The dry pine needles crackled and crunched beneath my boots. Reflected the sun in the shadeless places so there was no relief for the eyes in looking down. Two weeks now, something like it, and the flowers were mostly gone. The fastest spring ever.

In the old cycles the drought would break, the monsoon would come, the snows would sweep in, and the life would come back. How was a mystery. To me. The trout, the cutthroat that had been here longer than us, the leopard frogs and salamanders, somehow they would return the next year. From where? Maybe in the gullets of birds I don’t know. Not now. Probably.

I climbed the switchbacking trail up through the archipelago, the islands of shadow made by the ponderosas. Smelled the toasting bark, the still moist ground drying out. Harried by the summer buzz of a deerfly. At the top the cedars were dense. Thick and gnarled in the trunks, twisting into the sunlight, cradling boulders like ugly consoling arms, ever slowgrowing these had never been cut. Some probably seedlings when Cortes was looking at his men with a wild surmise. I walked across the open meadow, patted the Beast on the nose.

Missed you.

Looked down the little park. Short. The piñon and juniper at the end weren’t tall, twenty feet at the tallest, but pines set back were forty feet high maybe. We could cut those.

If it was the middle of winter. The heat would make a big difference. Cold air more dense, hot air cutting performance by a shocking amount. We’d leave in the dark, just after, safe enough to see but close to the coolest time.

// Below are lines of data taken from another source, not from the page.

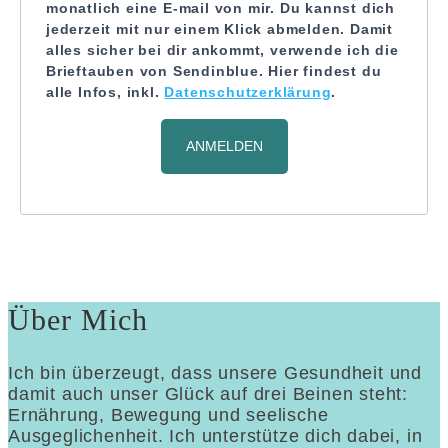
monatlich eine E-mail von mir. Du kannst dich
jederzeit mit nur einem Klick abmelden. Damit
alles sicher bei dir ankommt, verwende ich die
Brieftauben von Sendinblue. Hier findest du
alle Infos, inkl.
Datenschutzerklärung
.
ANMELDEN
Über Mich
Ich bin überzeugt, dass unsere Gesundheit und
damit auch unser Glück auf drei Beinen steht:
Ernährung, Bewegung und seelische
Ausgeglichenheit. Ich unterstütze dich dabei, in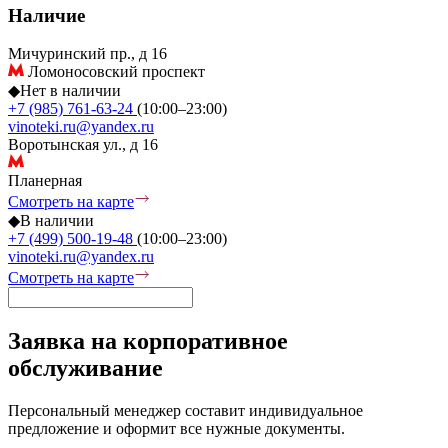
Наличие
Мичуринский пр., д 16
Ломоносовский проспект
◆
Нет в наличии
+7 (985) 761-63-24
(10:00–23:00)
vinoteki.ru@yandex.ru
Воротынская ул., д 16
Планерная
Смотреть на карте
◆
В наличии
+7 (499) 500-19-48
(10:00–23:00)
vinoteki.ru@yandex.ru
Смотреть на карте
Заявка на корпоративное
обслуживание
Персональный менеджер составит индивидуальное
предложение и оформит все нужные документы.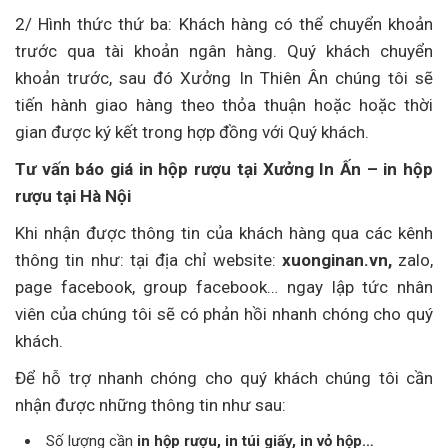
2/ Hình thức thứ ba: Khách hàng có thể chuyển khoản
trước qua tài khoản ngân hàng. Quý khách chuyển
khoản trước, sau đó Xưởng In Thiên Ân chúng tôi sẽ
tiến hành giao hàng theo thỏa thuận hoặc hoặc thời
gian được ký kết trong hợp đồng với Quý khách.
Tư vấn báo giá in hộp rượu tại Xưởng In Ấn – in hộp
rượu tại Hà Nội
Khi nhận được thông tin của khách hàng qua các kênh
thông tin như: tại địa chỉ website:
xuonginan.vn,
zalo,
page facebook, group facebook… ngay lập tức nhân
viên của chúng tôi sẽ có phản hồi nhanh chóng cho quý
khách.
Để hỗ trợ nhanh chóng cho quý khách chúng tôi cần
nhận được những thông tin như sau:
Số lượng cần
in hộp rượu, in túi giấy, in vỏ hộp…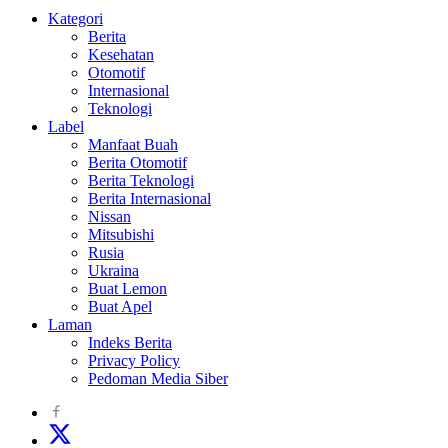
Kategori
Berita
Kesehatan
Otomotif
Internasional
Teknologi
Label
Manfaat Buah
Berita Otomotif
Berita Teknologi
Berita Internasional
Nissan
Mitsubishi
Rusia
Ukraina
Buat Lemon
Buat Apel
Laman
Indeks Berita
Privacy Policy
Pedoman Media Siber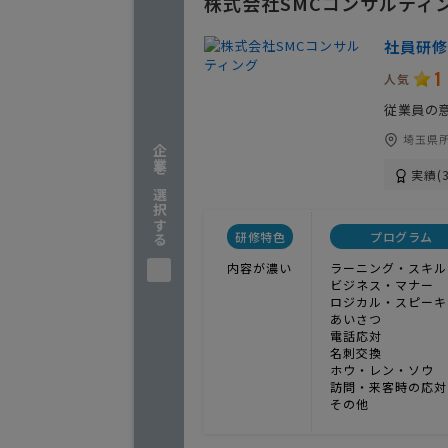
株式会社SMCコンサルティ
社員研修
1
人気
従業員の
埼玉県所
企業を選択する
実績(3
研修特色
プログラム
内容が濃い
ラーニング・スキル
ビジネス・マナー
ロジカル・スピーキ
あいさつ
電話応対
名刺交換
ホウ・レン・ソウ
訪問・来客時の応対
その他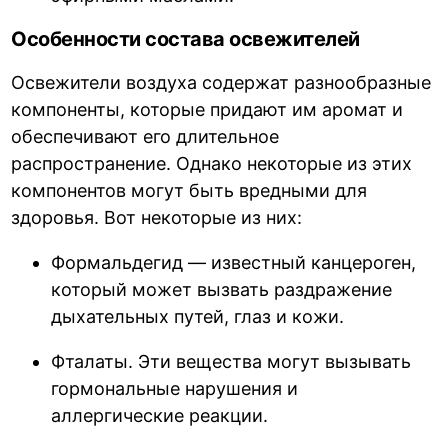
Особенности состава освежителей
Освежители воздуха содержат разнообразные
компоненты, которые придают им аромат и
обеспечивают его длительное
распространение. Однако некоторые из этих
компонентов могут быть вредными для
здоровья. Вот некоторые из них:
Формальдегид — известный канцероген,
который может вызвать раздражение
дыхательных путей, глаз и кожи.
Фталаты. Эти вещества могут вызывать
гормональные нарушения и
аллергические реакции.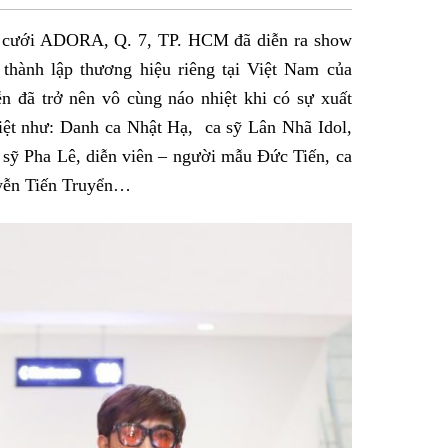
sẻ
iệc cưới ADORA, Q. 7, TP. HCM đã diễn ra show
Facebook
thành lập thương hiệu riêng tại Việt Nam của
 đã trở nên vô cùng náo nhiệt khi có sự xuất
Việt như: Danh ca Nhật Hạ, ca sỹ Lân Nhã Idol,
ỹ Pha Lê, diễn viên – người mẫu Đức Tiến, ca
yễn Tiến Truyển…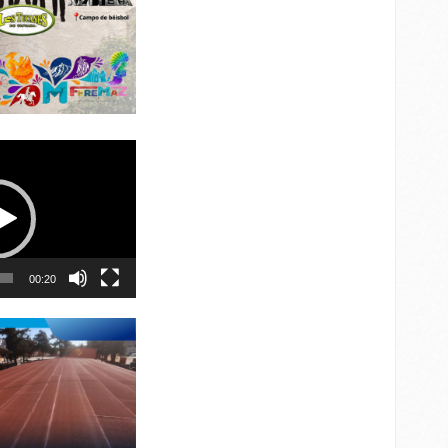
00:20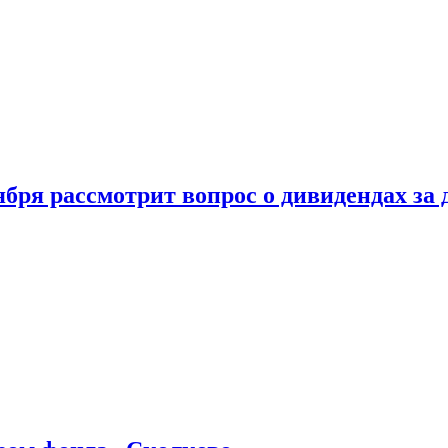
бря рассмотрит вопрос о дивидендах за 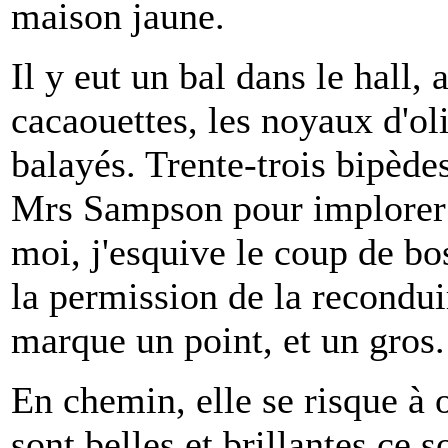
maison jaune.
Il y eut un bal dans le hall,
cacaouettes, les noyaux d'ol
balayés. Trente-trois bipède
Mrs Sampson pour implorer 
moi, j'esquive le coup de bo
la permission de la reconduir
marque un point, et un gros
En chemin, elle se risque à
sont belles et brillantes ce s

Here’s what I mean. I stuck my head inside, she smelled the same always. Smelled Jasper, smelled what was probably still the 1950s and pulled out the POH from the vinyl pocket behind my seat. It’s the Pilot Operating Handbook, the original from 1956. Thin little sucker probably less than an eighth of an inch, eighty eight pages with an illustration on the cover of the plane. In the back are the performance tables. These are wonderful things—literal and invaluable. What these are is some test pilot got into this very model and took off again and again. From this altitude and this one. At this air temp and that one. Technicians in white coats and those thick framed black glasses recorded the data and plotted the beautiful, simple, unhurried curves. They went home to wives in beehives and drank Seagram’s Seven on ice in faceted tumblers. The test pilots, what did they do? They were veteran fighter pilots from the war, World War II, who had firebombed Japan and strafed aerodromes in Austria and settled into the new suburbs like the characters James Dickey wrote about, and back in the little cockpit at the Cessna test center in Wichita, with the plane shuddering in the old familiar way of any prop plane, then the former wing commander was like any lifetime equestrian who swings onto any horse anywhere with that complex and simple feeling of being home and freed from the constraints of the mundane.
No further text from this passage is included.